Titre original : "The Scarlett Empress" (L'Impératrice écarlate), Josef von Sternberg, 1934, NB, VOST seulement, excellente copie.
L'avant-dernier des sept longs métrages que Josef von Sternberg tourna avec Marlène Dietrich fut un retentissant échec publique et critique, confirmant les patrons de la Paramount dans leur décision de ne pas renouveler le contrat de ce metteur en scène capricieux, extravagant et surtout terriblement dispendieux.
De plus, la même année, Alexander Korda avait diffusé avec succès une "Catherine de Russie" beaucoup plus conforme au goût du grand public que celle de Sternberg dont le flamboyant finale, d'une animation héroïque rare dans le cinéma des années 30, ne pouvait faire oublier le pessimisme général, l'érotisme morbide, et une complaisance un peu forcée pour les supplices, scènes de flagellations, de viols, de décapitations en chaîne qui ouvrent le film en un effarant prélude.
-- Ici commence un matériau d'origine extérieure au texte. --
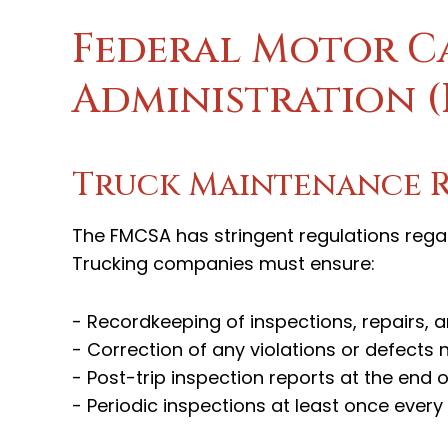
Federal Motor Ca
Administration 
Truck Maintenance 
The FMCSA has stringent regulations rega
Trucking companies must ensure:
- Recordkeeping of inspections, repairs,
- Correction of any violations or defects 
- Post-trip inspection reports at the end o
- Periodic inspections at least once every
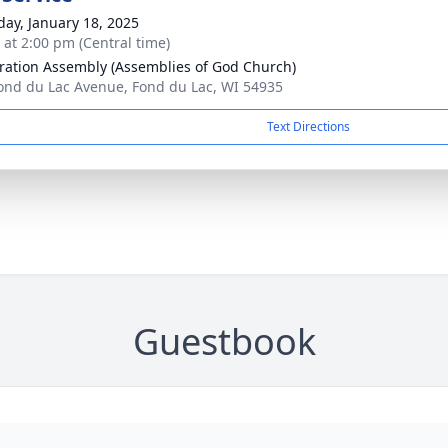
day, January 18, 2025
s at 2:00 pm (Central time)
ration Assembly (Assemblies of God Church)
ond du Lac Avenue, Fond du Lac, WI 54935
Text Directions
Guestbook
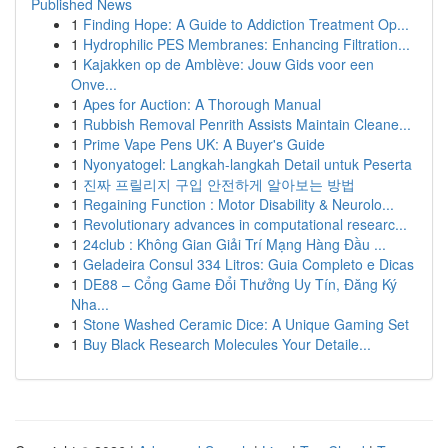
Published News
1
Finding Hope: A Guide to Addiction Treatment Op...
1
Hydrophilic PES Membranes: Enhancing Filtration...
1
Kajakken op de Amblève: Jouw Gids voor een
Onve...
1
Apes for Auction: A Thorough Manual
1
Rubbish Removal Penrith Assists Maintain Cleane...
1
Prime Vape Pens UK: A Buyer's Guide
1
Nyonyatogel: Langkah-langkah Detail untuk Peserta
1
진짜 프릴리지 구입 안전하게 알아보는 방법
1
Regaining Function : Motor Disability & Neurolo...
1
Revolutionary advances in computational researc...
1
24club : Không Gian Giải Trí Mạng Hàng Đầu ...
1
Geladeira Consul 334 Litros: Guia Completo e Dicas
1
DE88 – Cổng Game Đổi Thưởng Uy Tín, Đăng Ký
Nha...
1
Stone Washed Ceramic Dice: A Unique Gaming Set
1
Buy Black Research Molecules Your Detaile...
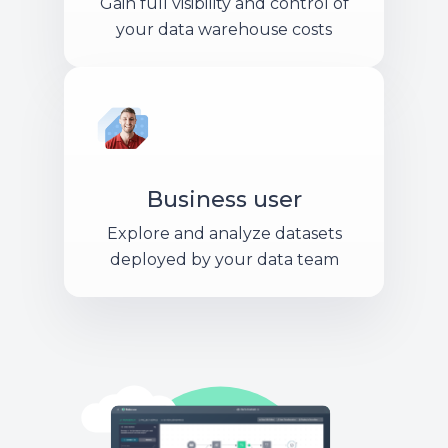
Gain full visibility and control of
your data warehouse costs
Business user
Explore and analyze datasets
deployed by your data team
Mais une fois de plus, le magicien nous laisse une somme d'images inoubliables : l'escarpolette fleurie sur laquelle l'héroïne passe d'une enfance sans nuages à l'âge adulte; le mariage orthodoxe et son étouffant encombrement de cierges, d'icônes, et de bannières; le petit visage de la mariée haletant sous son voile et dont le souffle manque à chaque instant d'éteindre le cierge illuminant son effroi; le double travelling sur le repas de noces, immonde goinfrerie de cosaques dans une rude vaisselle de taverne; l'enchevêtrement d'arbres et de branches mortes figurant le jardin par où Catherine s'échappe des bras d'Alexis; les portes, ces portes du Kremlin (car Sternberg, pour mieux illustrer son propos, a choisi d'oublier que les tsars, depuis Pierre le Grand, vivent à Saint-Peterbourg dans des palais tout occidentaux, et non plus dans le vieux palais moscovite), ces portes immenses, obsédantes, couvertes d'icônes terribles, qu'on ne manoeuvre qu'à plusieurs; enfin les statues, statues de moines, de saints, de martyrs, de diables, statues sans style, sans époques, statues de ciment, monstrueuses, informes, omniprésentes, corps sans chair, orbites sans yeux, tordues de douleur ou d'espoir, agrippées aux fauteuils, juchées sur les miroirs... Tout cela n'est pas seulement une mise en images, mais une mise en symboles, pleine illustration, aussi morale que visuelle, de la vulgarité intrinsèque de cette cour sans noblesse que de façade, de ces tyrans mal civilisés, plus despotes qu'éclairés, sans hauteur d'âme ni d'esprit, couvrant leur barbarie viscérale d'un vernis de philosophie, dérisoire mascarade du pouvoir et de la grandeur à laquelle Catherine II n'échappera pas plus que ses prédécesseurs.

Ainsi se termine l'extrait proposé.